[Date Prev][Date Next][Thread Prev][Thread Next][Date Index][Thread Index]
Unknown character sets
Hello SMTP-WG --
Some comments on being a gateway between some form of
Just-Send-8 and ESMTP/8bitMIMEtransport, following the thread
about the Transition document (Vaudreuil, Greg: Transition of
Internet Mail from Just-Send-8 to MIME/8bit ESMTP, Internet
Draft, Version 1, 18 November 1992.)
I agree, strongly, with Greg's original suggestion.
There are these cases where the receiver gateway gets a message
and has to convert to MIME:
1) Receiver knows nothing, except 7-bit
If the sender is in the Internet (whatever that
might mean) it is forced by RFC-1341 to regard this as
"Content-type: text/plain; Charset=US-ASCII",
and it specifically notes that it might be
some horrible uuencoded thing: we are still
going to regard it as text -- because it
*is* text to us (albeit funny text describing
some binary file).
If the sender isn't in the Internet, then
the gateway is also a not-necessarily-822 to
MIME gateway, in which case it might want
(according to Greg's suggestion) to send
"Content-type: text/plain; Charset=unknown".
This seems fine by me; see stuff below about
the MUA.
2) Receiver knows nothing, except 8-bit
If there was a distinguished 8-bit character
set (in the way that US-ASCII is a distinguished
7-bit set) we would choose that. I would be
perfectly happy to call 8859-1 the distinguished
8-bit set, but I accept that many might not be.

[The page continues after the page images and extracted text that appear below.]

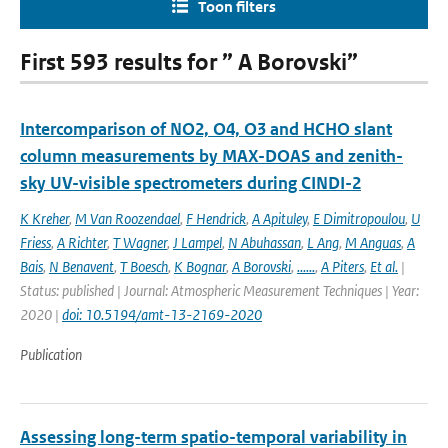
Toon filters
First 593 results for ” A Borovski”
Intercomparison of NO2, O4, O3 and HCHO slant
column measurements by MAX-DOAS and zenith-
sky UV-visible spectrometers during CINDI-2
K Kreher
,
M Van Roozendael
,
F Hendrick
,
A Apituley
,
E Dimitropoulou
,
U
Friess
,
A Richter
,
T Wagner
,
J Lampel
,
N Abuhassan
,
L Ang
,
M Anguas
,
A
Bais
,
N Benavent
,
T Boesch
,
K Bognar
,
A Borovski
,
......
,
A Piters
,
Et al.
|
Status: published | Journal: Atmospheric Measurement Techniques | Year:
2020 |
doi: 10.5194/amt-13-2169-2020
Publication
Assessing long-term spatio-temporal variability in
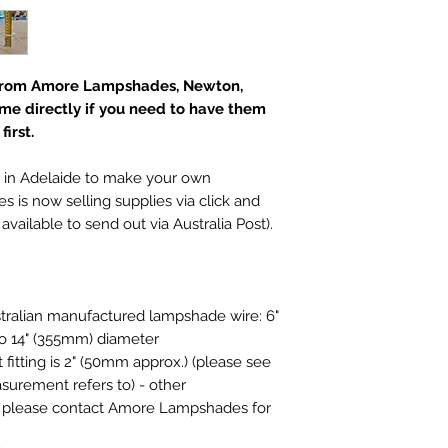
I hope you are as 
with making them. I
purchase, please co
receipt to discuss 
t from Amore Lampshades, Newton,
Please note howeve
 me directly if you need to have them
exchange a product
irst.
doesn't suit your l
choose carefully. L
additional photos o
 in Adelaide to make your own
them, please ask :)
s now selling supplies via click and
​There is also no r
available to send out via Australia Post).
product which has
broken after deliver
If a refund is auth
must be returned i
tralian manufactured lampshade wire: 6"
that they were supp
to 14" (355mm) diameter
restricted to the pr
fitting is 2" (50mm approx.) (please see
exclude our deliver
surement refers to) - other
costs.
, please contact Amore Lampshades for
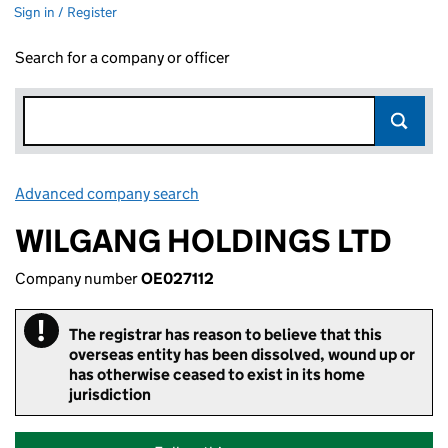
Sign in / Register
Search for a company or officer
Advanced company search
Link opens in new window
WILGANG HOLDINGS LTD
Company number
OE027112
!
Important
The registrar has reason to believe that this
overseas entity has been dissolved, wound up or
has otherwise ceased to exist in its home
jurisdiction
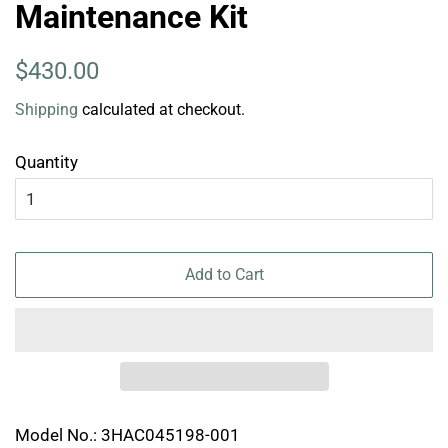
Maintenance Kit
Regular
Sale
$430.00
price
price
Shipping
calculated at checkout.
Quantity
Add to Cart
Model No.: 3HAC045198-001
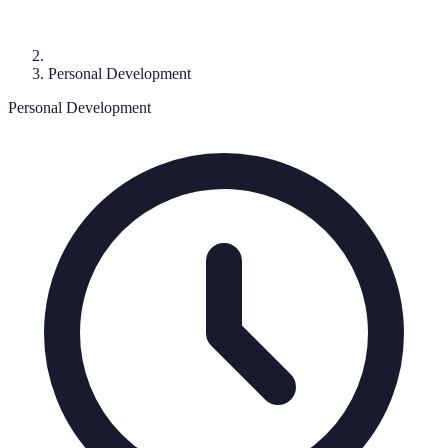
Personal Development
Personal Development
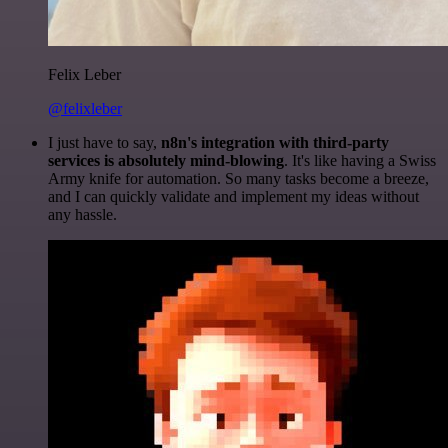
Felix Leber
@felixleber
I just have to say,
n8n's integration with third-party
services is absolutely mind-blowing
. It's like having a Swiss
Army knife for automation. So many tasks become a breeze,
and I can quickly validate and implement my ideas without
any hassle.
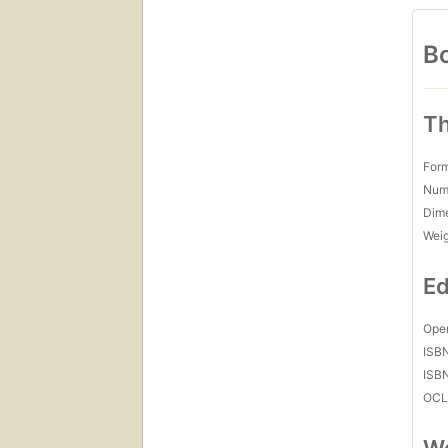
Bo
Th
For
Num
Dim
Wei
Ed
Open
ISB
ISB
OCL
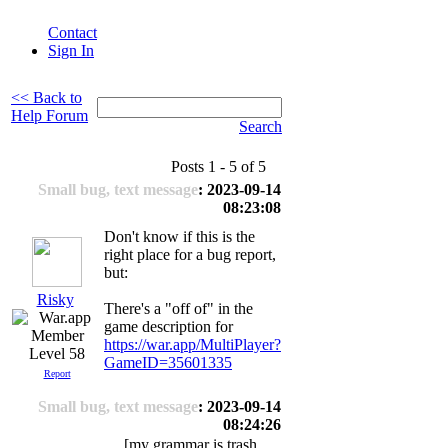
Contact
Sign In
<< Back to
Help Forum
Search
Posts 1 - 5 of 5
Small bug, text message
: 2023-09-14
08:23:08
Don't know if this is the
right place for a bug report,
but:
Risky
There's a "off of" in the
game description for
https://war.app/MultiPlayer?
Level 58
GameID=35601335
Report
Small bug, text message
: 2023-09-14
08:24:26
[my grammar is trash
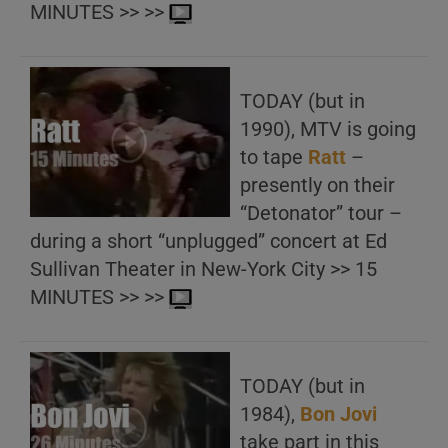
MINUTES >> >>
TODAY (but in
1990), MTV is going
to tape
Ratt
–
presently on their
“Detonator” tour –
during a short “unplugged” concert at Ed
Sullivan Theater in New-York City >> 15
MINUTES >> >>
TODAY (but in
1984),
Bon Jovi
take part in this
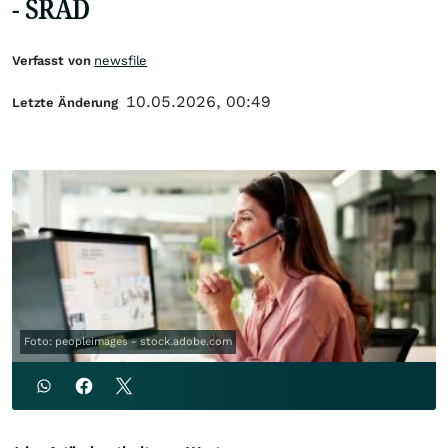
- SRAD
Verfasst von
newsfile
10.05.2026, 00:49
Letzte Änderung
Foto: peopleimages - stock.adobe.com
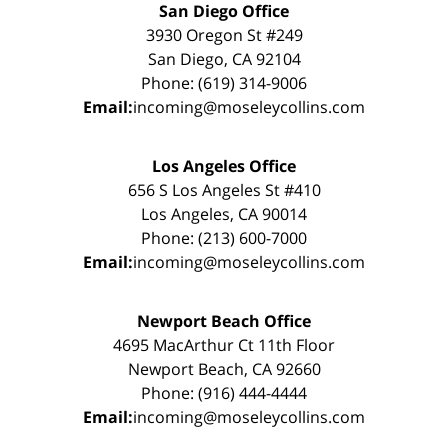
San Diego Office
3930 Oregon St #249
San Diego, CA 92104
Phone: (619) 314-9006
Email:
incoming@moseleycollins.com
Los Angeles Office
656 S Los Angeles St #410
Los Angeles, CA 90014
Phone: (213) 600-7000
Email:
incoming@moseleycollins.com
Newport Beach Office
4695 MacArthur Ct 11th Floor
Newport Beach, CA 92660
Phone: (916) 444-4444
Email:
incoming@moseleycollins.com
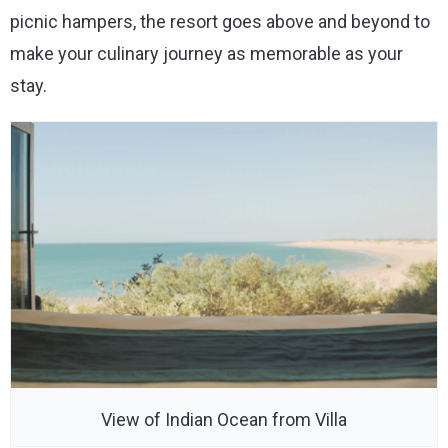
picnic hampers, the resort goes above and beyond to
make your culinary journey as memorable as your
stay.
View of Indian Ocean from Villa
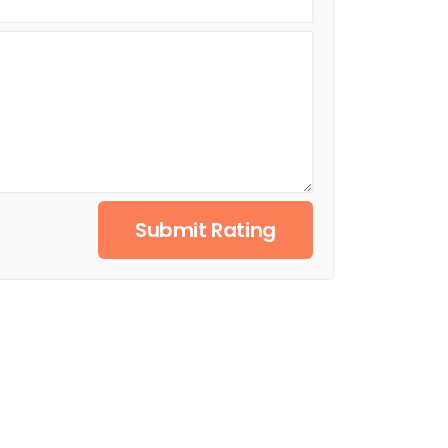
Submit Rating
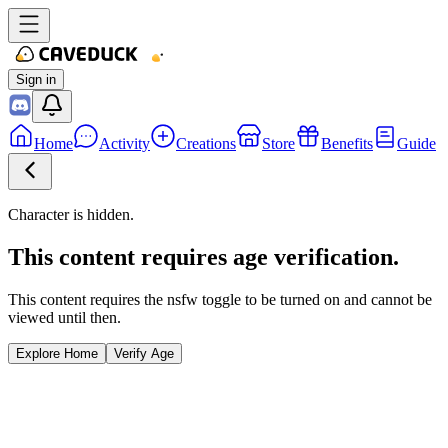
Sign in
Home
Activity
Creations
Store
Benefits
Guide
Character is hidden.
This content requires age verification.
This content requires the nsfw toggle to be turned on and cannot be
viewed until then.
Explore Home
Verify Age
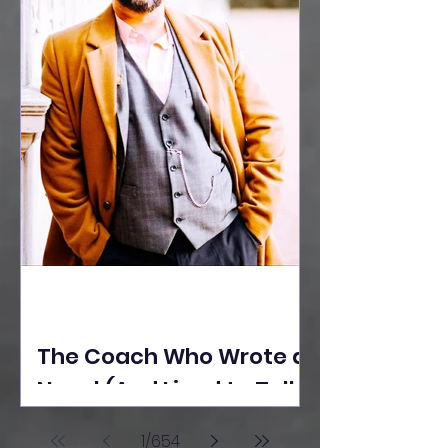
The Coach Who Wrote a
Novel (And Lived to Tell
the Tale) By Yusuf
1
/
654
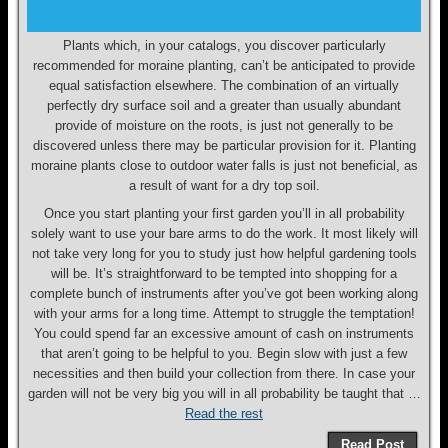
Plants which, in your catalogs, you discover particularly
recommended for moraine planting, can’t be anticipated to provide
equal satisfaction elsewhere. The combination of an virtually
perfectly dry surface soil and a greater than usually abundant
provide of moisture on the roots, is just not generally to be
discovered unless there may be particular provision for it. Planting
moraine plants close to outdoor water falls is just not beneficial, as
a result of want for a dry top soil.
Once you start planting your first garden you’ll in all probability
solely want to use your bare arms to do the work. It most likely will
not take very long for you to study just how helpful gardening tools
will be. It’s straightforward to be tempted into shopping for a
complete bunch of instruments after you’ve got been working along
with your arms for a long time. Attempt to struggle the temptation!
You could spend far an excessive amount of cash on instruments
that aren’t going to be helpful to you. Begin slow with just a few
necessities and then build your collection from there. In case your
garden will not be very big you will in all probability be taught that …
Read the rest
Read Post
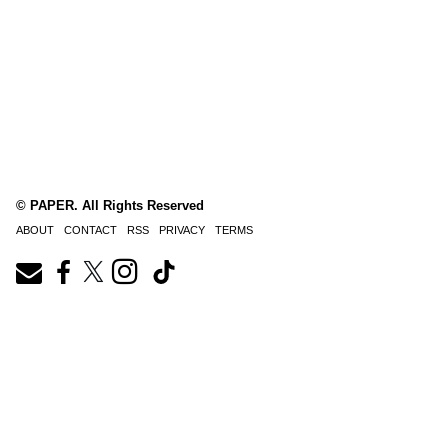
© PAPER. All Rights Reserved
ABOUT
CONTACT
RSS
PRIVACY
TERMS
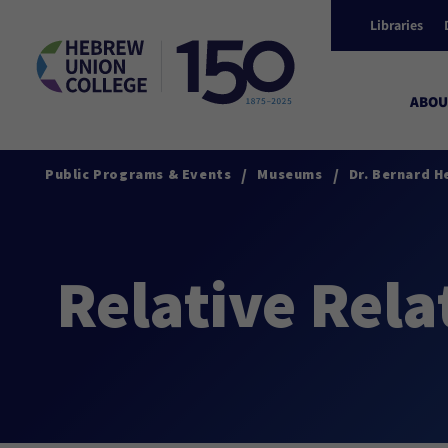
Libraries
ABOU
/
/
Public Programs & Events
Museums
Dr. Bernard H
Relative Rela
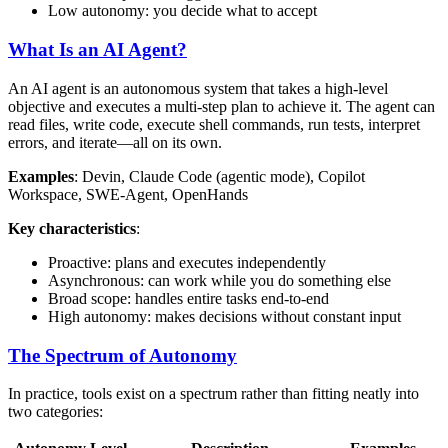
Low autonomy: you decide what to accept
What Is an AI Agent?
An AI agent is an autonomous system that takes a high-level
objective and executes a multi-step plan to achieve it. The agent can
read files, write code, execute shell commands, run tests, interpret
errors, and iterate—all on its own.
Examples
: Devin, Claude Code (agentic mode), Copilot
Workspace, SWE-Agent, OpenHands
Key characteristics
:
Proactive: plans and executes independently
Asynchronous: can work while you do something else
Broad scope: handles entire tasks end-to-end
High autonomy: makes decisions without constant input
The Spectrum of Autonomy
In practice, tools exist on a spectrum rather than fitting neatly into
two categories:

If it's not possible to do this, we have to
make up a character set name, "unknown".
Alternatively, a within-Internet receiver could bounce this
as non-conforming (either to RFC-821, if the
sender sent 8-bit characters without EHLO; or
to 8bitMIMEtransport if it sent 8-bit characters
without MIME tags).
3) Sender is known to use a particular character set
Such as if the gateway had a table of hosts and
their character sets
mycompany.de: x-iso-646-german
mycompany.uk: x-iso-646-unitedkingdom
These names (specifically disparaged in RFC1341) would
be used internally to the gateway to translate to what
it found was best in its relaying. Preferably it
would translate these to ISO-8859-X. The base case
of this is private zone agreement, which is like
this in its most horrible instantation:
*: x-ibm-extended-ascii
4) Sender and Receiver have private agreement
Such as if they have privately extended SMTP
to add a verb, such as ECMA, which indicates that
the sender is going to use ECMA-94, which can then
be transformed. (This would be like x-ecma-94 in
the previous scheme, except per SMTP connection.)
5) Sender and Receiver have private X-CHARSET header
Privately, they agreed on some header extension:
X-CHARSET: ECMA-94
Easy: just do the translation to MIME.
6) Receiver is 8-bit clean, sender is local
Perhaps the gate can look up the sending user's
locale or similar information.
The suggestion that we use "x-unknown" doesn't make sense to
me. The "x-*" names are those we do not have to agree on and
which we are not obliged to implement, send, receive,
recognise; nothing. The only "Charset=X*" which would make
sense are those like "Charset=X-EBCDIC"; which are explicitely
discouraged by RFC-1341, and "Charset=X-My-New-Experimental".
The only other thing that might make sense is saying
Charset=unknown-8bit
to indicate that it's liable to break various things. Indeed,
I'd probably like an idea to define "unknown", "unknown-8bit"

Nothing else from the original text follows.